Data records
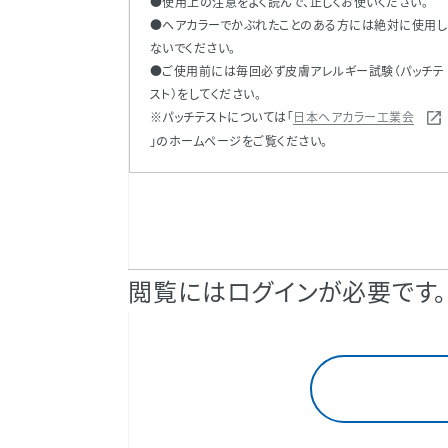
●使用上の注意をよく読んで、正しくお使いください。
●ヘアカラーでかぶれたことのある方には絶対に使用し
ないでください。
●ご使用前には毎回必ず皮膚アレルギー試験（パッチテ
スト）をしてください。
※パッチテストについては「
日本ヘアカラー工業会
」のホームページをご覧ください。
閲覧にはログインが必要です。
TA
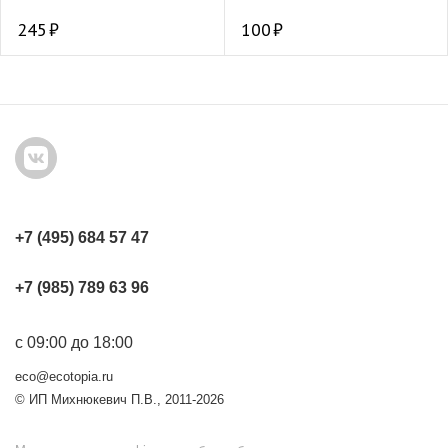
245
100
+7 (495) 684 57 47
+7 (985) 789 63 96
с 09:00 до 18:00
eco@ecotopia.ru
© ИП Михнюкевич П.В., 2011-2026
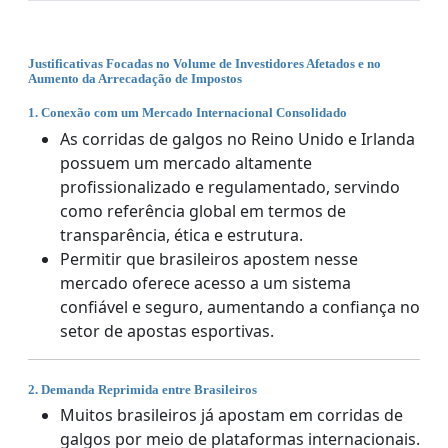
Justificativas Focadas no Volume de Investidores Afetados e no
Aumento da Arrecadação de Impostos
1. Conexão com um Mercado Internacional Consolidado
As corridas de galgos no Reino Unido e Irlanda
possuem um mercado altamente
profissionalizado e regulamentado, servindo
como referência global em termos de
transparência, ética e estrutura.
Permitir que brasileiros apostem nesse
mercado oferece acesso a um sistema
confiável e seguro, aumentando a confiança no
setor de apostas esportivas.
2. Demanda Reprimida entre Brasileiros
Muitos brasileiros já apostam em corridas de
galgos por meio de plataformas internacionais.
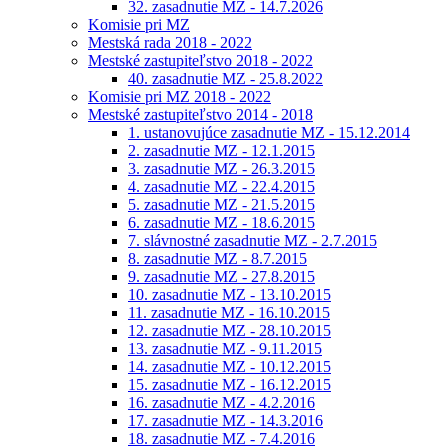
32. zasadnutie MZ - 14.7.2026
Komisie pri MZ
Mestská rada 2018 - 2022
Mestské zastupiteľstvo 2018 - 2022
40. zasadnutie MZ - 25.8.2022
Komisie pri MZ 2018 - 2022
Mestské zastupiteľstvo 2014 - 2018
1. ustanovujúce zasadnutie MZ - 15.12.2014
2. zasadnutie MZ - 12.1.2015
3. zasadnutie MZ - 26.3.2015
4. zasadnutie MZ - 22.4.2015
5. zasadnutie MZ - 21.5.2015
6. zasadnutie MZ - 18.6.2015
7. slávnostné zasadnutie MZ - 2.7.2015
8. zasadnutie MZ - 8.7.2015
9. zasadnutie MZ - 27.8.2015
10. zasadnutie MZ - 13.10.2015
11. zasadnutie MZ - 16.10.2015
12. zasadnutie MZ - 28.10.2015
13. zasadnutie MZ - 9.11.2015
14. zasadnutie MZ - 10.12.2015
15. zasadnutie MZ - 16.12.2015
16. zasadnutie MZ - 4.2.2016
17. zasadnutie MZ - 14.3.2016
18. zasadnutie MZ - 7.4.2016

--

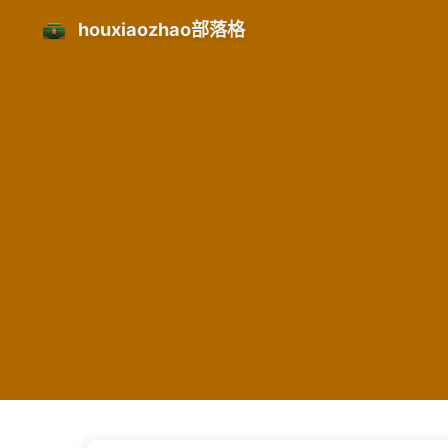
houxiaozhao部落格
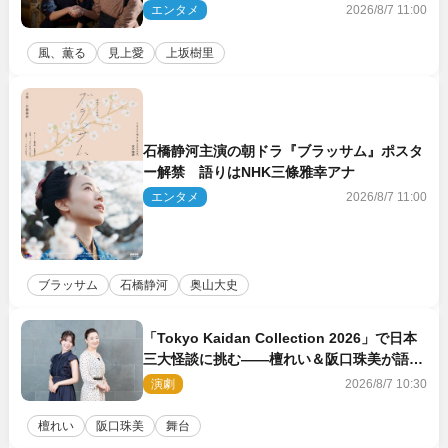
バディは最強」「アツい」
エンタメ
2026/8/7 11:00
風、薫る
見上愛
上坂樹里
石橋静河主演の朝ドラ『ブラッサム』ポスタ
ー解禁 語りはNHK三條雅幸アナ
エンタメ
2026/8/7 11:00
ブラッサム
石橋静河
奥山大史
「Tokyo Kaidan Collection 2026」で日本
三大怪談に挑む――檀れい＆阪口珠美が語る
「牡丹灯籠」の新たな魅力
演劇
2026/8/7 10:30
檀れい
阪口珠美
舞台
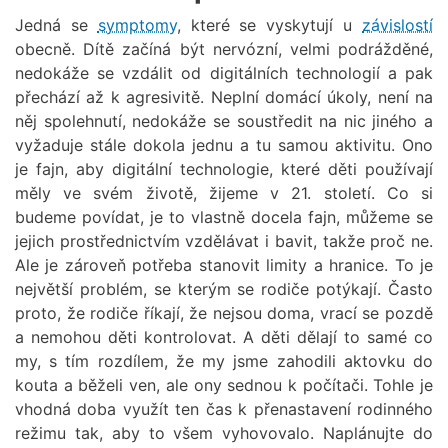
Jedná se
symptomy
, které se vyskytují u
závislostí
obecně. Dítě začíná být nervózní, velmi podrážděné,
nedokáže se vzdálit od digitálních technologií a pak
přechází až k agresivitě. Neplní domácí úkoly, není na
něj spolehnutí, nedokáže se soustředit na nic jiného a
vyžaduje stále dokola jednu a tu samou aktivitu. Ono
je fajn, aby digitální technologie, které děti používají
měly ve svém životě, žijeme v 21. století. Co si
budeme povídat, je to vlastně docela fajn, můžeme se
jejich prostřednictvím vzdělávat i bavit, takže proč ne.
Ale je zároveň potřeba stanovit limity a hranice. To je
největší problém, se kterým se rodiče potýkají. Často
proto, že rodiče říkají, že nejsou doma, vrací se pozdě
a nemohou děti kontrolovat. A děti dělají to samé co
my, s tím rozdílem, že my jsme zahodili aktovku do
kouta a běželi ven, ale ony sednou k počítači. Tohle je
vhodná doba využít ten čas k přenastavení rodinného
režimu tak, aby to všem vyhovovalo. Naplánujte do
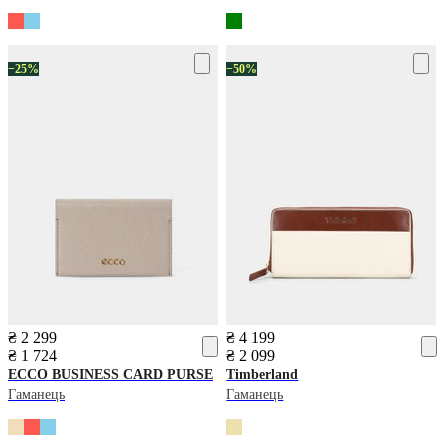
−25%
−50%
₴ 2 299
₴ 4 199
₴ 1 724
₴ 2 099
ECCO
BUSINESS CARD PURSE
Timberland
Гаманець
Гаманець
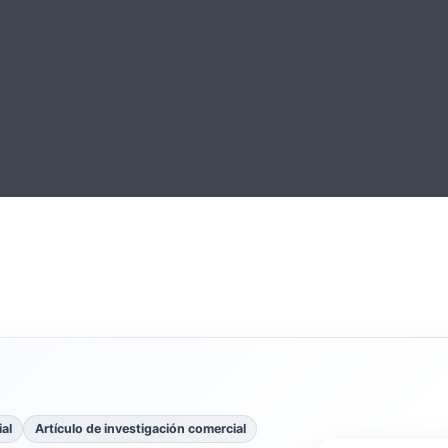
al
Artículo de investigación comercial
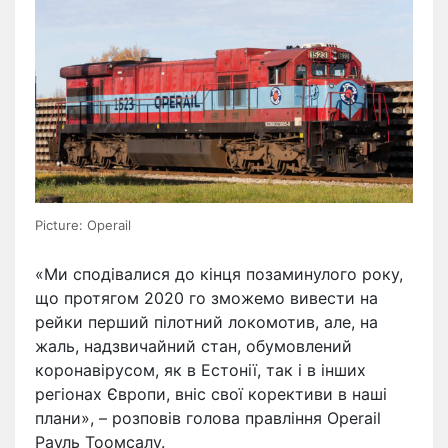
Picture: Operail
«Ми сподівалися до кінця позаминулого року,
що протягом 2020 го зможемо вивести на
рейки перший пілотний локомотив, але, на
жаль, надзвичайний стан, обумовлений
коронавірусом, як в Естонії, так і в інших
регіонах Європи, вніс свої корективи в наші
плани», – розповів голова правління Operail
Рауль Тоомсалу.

==

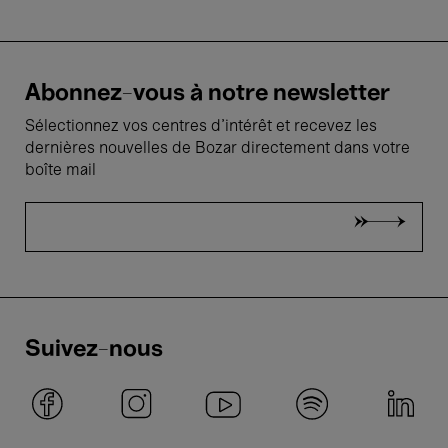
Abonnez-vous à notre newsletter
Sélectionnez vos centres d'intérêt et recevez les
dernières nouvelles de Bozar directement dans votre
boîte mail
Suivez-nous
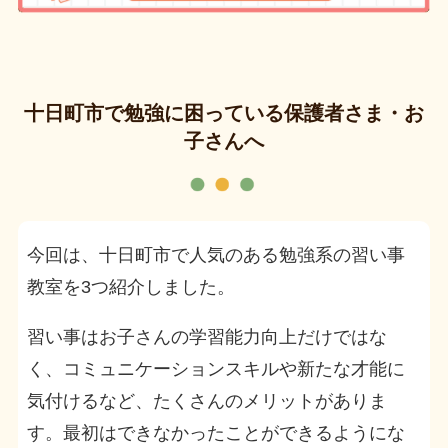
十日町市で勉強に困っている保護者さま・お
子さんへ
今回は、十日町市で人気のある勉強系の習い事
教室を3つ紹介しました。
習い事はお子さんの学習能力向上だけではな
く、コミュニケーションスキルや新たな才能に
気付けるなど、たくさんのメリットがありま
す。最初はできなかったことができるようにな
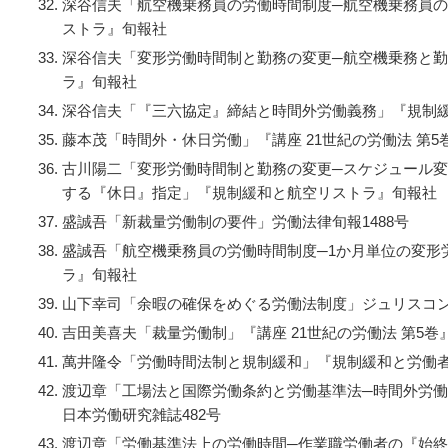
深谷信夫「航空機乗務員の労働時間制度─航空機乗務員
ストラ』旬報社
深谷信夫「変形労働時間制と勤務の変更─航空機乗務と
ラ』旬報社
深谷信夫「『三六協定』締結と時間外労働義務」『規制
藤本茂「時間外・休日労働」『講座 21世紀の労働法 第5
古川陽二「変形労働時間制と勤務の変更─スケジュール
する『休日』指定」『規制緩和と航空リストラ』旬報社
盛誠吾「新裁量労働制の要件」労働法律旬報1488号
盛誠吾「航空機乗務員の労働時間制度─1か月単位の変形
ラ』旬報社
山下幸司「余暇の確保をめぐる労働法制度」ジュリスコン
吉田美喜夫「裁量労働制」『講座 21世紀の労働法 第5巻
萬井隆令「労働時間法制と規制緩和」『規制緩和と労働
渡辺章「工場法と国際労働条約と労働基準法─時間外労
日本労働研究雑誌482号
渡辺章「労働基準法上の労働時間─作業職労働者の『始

**WHAT THE EXERCISE ASKS:** Print, from the entries above, the line with "古川陽二「変形労働時間制と勤務の変更─スケジュール", the line with "渡辺章「労働基準法上の労働時間─作業職労働者の『始" and all lines between them, exactly and with nothing else.

**RESULT:**
古川陽二「変形労働時間制と勤務の変更─スケジュール
する『休日』指定」『規制緩和と航空リストラ』旬報社
盛誠吾「新裁量労働制の要件」労働法律旬報1488号
盛誠吾「航空機乗務員の労働時間制度─1か月単位の変形
ラ』旬報社
山下幸司「余暇の確保をめぐる労働法制度」ジュリスコン
吉田美喜夫「裁量労働制」『講座 21世紀の労働法 第5巻
萬井隆令「労働時間法制と規制緩和」『規制緩和と労働
渡辺章「工場法と国際労働条約と労働基準法─時間外労
日本労働研究雑誌482号
渡辺章「労働基準法上の労働時間─作業職労働者の『始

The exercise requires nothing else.